** TASK TO COMPLETE **
Could you give the entries back exactly as they stand, minus any pictures?

# # # #

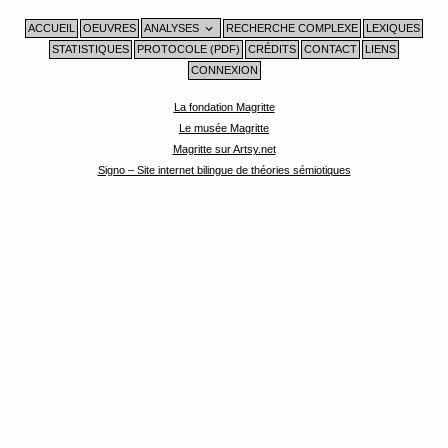
Aller
au
contenu
ACCUEIL
OEUVRES
ANALYSES
RECHERCHE COMPLEXE
LEXIQUES
STATISTIQUES
PROTOCOLE (PDF)
CRÉDITS
CONTACT
LIENS
CONNEXION
La fondation Magritte
Le musée Magritte
Magritte sur Artsy.net
Signo – Site internet bilingue de théories sémiotiques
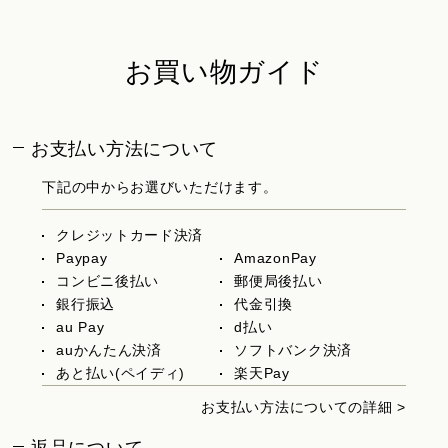
お買い物ガイド
お支払い方法について
下記の中からお選びいただけます。
クレジットカード決済
Paypay
AmazonPay
コンビニ後払い
郵便局後払い
銀行振込
代金引換
au Pay
d払い
auかんたん決済
ソフトバンク決済
あと払い(ペイディ)
楽天Pay
お支払い方法についての詳細 >
返品について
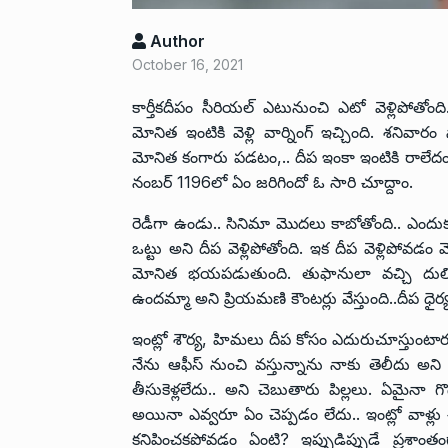
Author
October 16, 2021
కార్తీకదీపం సీరియల్ ఎటునుంచి ఎటో వెళ్లిపోతోం
మోనిత ఇంటికి వెళ్లి వార్నింగ్ ఇచ్చింది. శనివారం
మోనిత కంగారు పడటం,.. దీప ఇంకా ఇంటికి రాలేదంట
నంబర్ 1196లో ఏం జరిగిందో ఓ సారి చూద్దాం.
రెడీగా ఉండు.. సినిమా మొదలు కాబోతోంది.. ఎందుకు
ఒట్టు అని దీప వెళ్లిపోతోంది. ఇక దీప వెళ్లిపోవ
మోనిత భయపడుతుంది. తుఫానులా వచ్చి దులిపే
ఉందమ్మా అని ప్రియమణి కౌంటర్లు వేస్తుంది..దీప 
ఇంట్లో శౌర్య, హిమలు దీప కోసం ఎదురుచూస్తుంటా
నేను ఆఫీస్ నుంచి వస్తున్నాను నాకు తెలీదు అని 
తీసుకెళ్లలేదు.. అని చెబుతారు పిల్లలు. ఏమై
అయినా ఎవ్వరూ ఏం చెప్పడం లేదు.. ఇంట్లో వాళ్లు 
కనిపించకపోవడం ఏంటి? ఇప్పుడిప్పుడే ప్రశా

# # # #

** EXPECTED ANSWER **
Aller
au
contenu
ACCUEIL
OEUVRES
ANALYSES
RECHERCHE COMPLEXE
LEXIQUES
STATISTIQUES
PROTOCOLE (PDF)
CRÉDITS
CONTACT
LIENS
CONNEXION
La fondation Magritte
Le musée Magritte
Magritte sur Artsy.net
Signo – Site internet bilingue de théories sémiotiques
お買い物ガイド
お支払い方法について
下記の中からお選びいただけます。
クレジットカード決済
Paypay
AmazonPay
コンビニ後払い
郵便局後払い
銀行振込
代金引換
au Pay
d払い
auかんたん決済
ソフトバンク決済
あと払い(ペイディ)
楽天Pay
お支払い方法についての詳細 >
返品について
Author
October 16, 2021
కార్తీకదీపం సీరియల్ ఎటునుంచి ఎటో వెళ్లిపోతోం
మోనిత ఇంటికి వెళ్లి వార్నింగ్ ఇచ్చింది. శనివారం
మోనిత కంగారు పడటం,.. దీప ఇంకా ఇంటికి రాలేదంట
నంబర్ 1196లో ఏం జరిగిందో ఓ సారి చూద్దాం.
రెడీగా ఉండు.. సినిమా మొదలు కాబోతోంది.. ఎందుకు
ఒట్టు అని దీప వెళ్లిపోతోంది. ఇక దీప వెళ్లిపోవ
మోనిత భయపడుతుంది. తుఫానులా వచ్చి దులిపే
ఉందమ్మా అని ప్రియమణి కౌంటర్లు వేస్తుంది..దీప 
ఇంట్లో శౌర్య, హిమలు దీప కోసం ఎదురుచూస్తుంటా
నేను ఆఫీస్ నుంచి వస్తున్నాను నాకు తెలీదు అని 
తీసుకెళ్లలేదు.. అని చెబుతారు పిల్లలు. ఏమై
అయినా ఎవ్వరూ ఏం చెప్పడం లేదు.. ఇంట్లో వాళ్లు 
కనిపించకపోవడం ఏంటి? ఇప్పుడిప్పుడే ప్రశా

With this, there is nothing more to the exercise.